Andrew Badham 2018-12-06 15:02:33
It’s getting hot, uncomfortably hot, and as the temperature rises, you might find your temperament changing with it. Chances are, you’re probably feeling a bit more on edge, a little more agitated, perhaps even a little aggressive. Of course, so is everyone else. After all, they’re baking in the same nationwide sauna as you are; a sauna which is only set to get worse as summer marches on and climate change fuels it on. Of course, it might not be the heat that is shortening your fuse; there are simply so many possible reasons for a foul mood. Maybe it’s your spouse leaving the wet towels on the bed again, or your co-worker messing up those reports again, or maybe those problems only seem like problems in the heat.
Anyone with a dollop of self-awareness knows that when you’re stressed or upset already, the little things in life don’t seem so little. Small irritations and bugbears turn into outrages and injustices. Even if you’re only feeling a little under the weather, the slight shift in mood colours your entire view of the world. The same is true of heat.
This not groundbreaking news either. In 1986 a research team analysed the frequency of angry honking at traffic lights.

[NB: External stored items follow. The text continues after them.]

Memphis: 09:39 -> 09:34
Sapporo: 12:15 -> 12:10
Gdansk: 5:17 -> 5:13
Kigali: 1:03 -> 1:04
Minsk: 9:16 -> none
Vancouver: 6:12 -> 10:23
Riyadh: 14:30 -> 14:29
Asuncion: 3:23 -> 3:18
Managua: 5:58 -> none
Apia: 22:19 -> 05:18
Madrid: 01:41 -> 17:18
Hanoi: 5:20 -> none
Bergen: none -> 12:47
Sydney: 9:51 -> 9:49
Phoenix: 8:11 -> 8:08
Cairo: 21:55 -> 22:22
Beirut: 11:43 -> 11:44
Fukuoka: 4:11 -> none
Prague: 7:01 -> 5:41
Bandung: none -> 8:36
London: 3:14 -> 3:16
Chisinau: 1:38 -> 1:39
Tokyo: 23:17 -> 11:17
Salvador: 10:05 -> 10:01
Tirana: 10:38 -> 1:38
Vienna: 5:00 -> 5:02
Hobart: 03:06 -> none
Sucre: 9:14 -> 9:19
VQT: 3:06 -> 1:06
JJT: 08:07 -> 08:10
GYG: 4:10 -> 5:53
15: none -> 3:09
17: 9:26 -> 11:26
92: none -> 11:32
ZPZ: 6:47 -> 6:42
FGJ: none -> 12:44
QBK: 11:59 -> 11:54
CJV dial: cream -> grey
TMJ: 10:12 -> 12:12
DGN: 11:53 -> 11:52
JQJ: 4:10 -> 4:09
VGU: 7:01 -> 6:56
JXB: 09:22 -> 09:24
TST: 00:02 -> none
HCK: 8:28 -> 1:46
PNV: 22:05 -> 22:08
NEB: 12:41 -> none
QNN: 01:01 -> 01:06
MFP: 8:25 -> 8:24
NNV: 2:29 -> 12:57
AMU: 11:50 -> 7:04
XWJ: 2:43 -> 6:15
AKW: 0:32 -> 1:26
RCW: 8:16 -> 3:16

As you might have expected, the honking increased in warmer weather, especially if the driver had no aircon and had to rely on rolling down the window. If you’ve been agitated while driving in the heat, that story might have felt intuitive to you, but it still doesn’t explain why.
The simple reason is that heat activates your alertness. Your heart rate, blood pressure and vigilance rise as more stress hormones like cortisol are produced. It’s why you’re more likely to wake up from a small noise on hot summer’s night than in the dead of winter. Essentially, your body is going into fight or flight mode, which means that we’re going to see a whole lot more scenarios as times to fight or run away; thus, summer grumpiness.
Beyond plain old foul moods, we’re also more likely to make mistakes in hot weather. Another study found that heat impaired cognition but increased reaction times. In other words, hot and flustered people were more likely to act rashly and inaccurately.
The wonderful thing about realising that it is the soaring temperatures and not your colleague that is stoking your rage is that it’s simple to fix. Find a way to cool down your core temperature. Simply blowing air on your skin doesn’t often do the trick. Rather, try to cool down your head and neck with a cool cloth. Those are both areas which lose heat quickly, so it will speed up the process.
Of course, there may be scenarios where you can’t cool yourself down and you simply have to sweat it out. In those cases, it’s important to remind yourself that the way you feel may be more a result of the weather than the social climate. When we know that our anger or frustration is not directed at anyone or anything, it’s easier to manage. More importantly, hopefully, that knowledge will stop us from having a rash, heat-induced conversation with someone that does some real damage. So remember, sometimes keeping a cool head means literally keeping a cool head.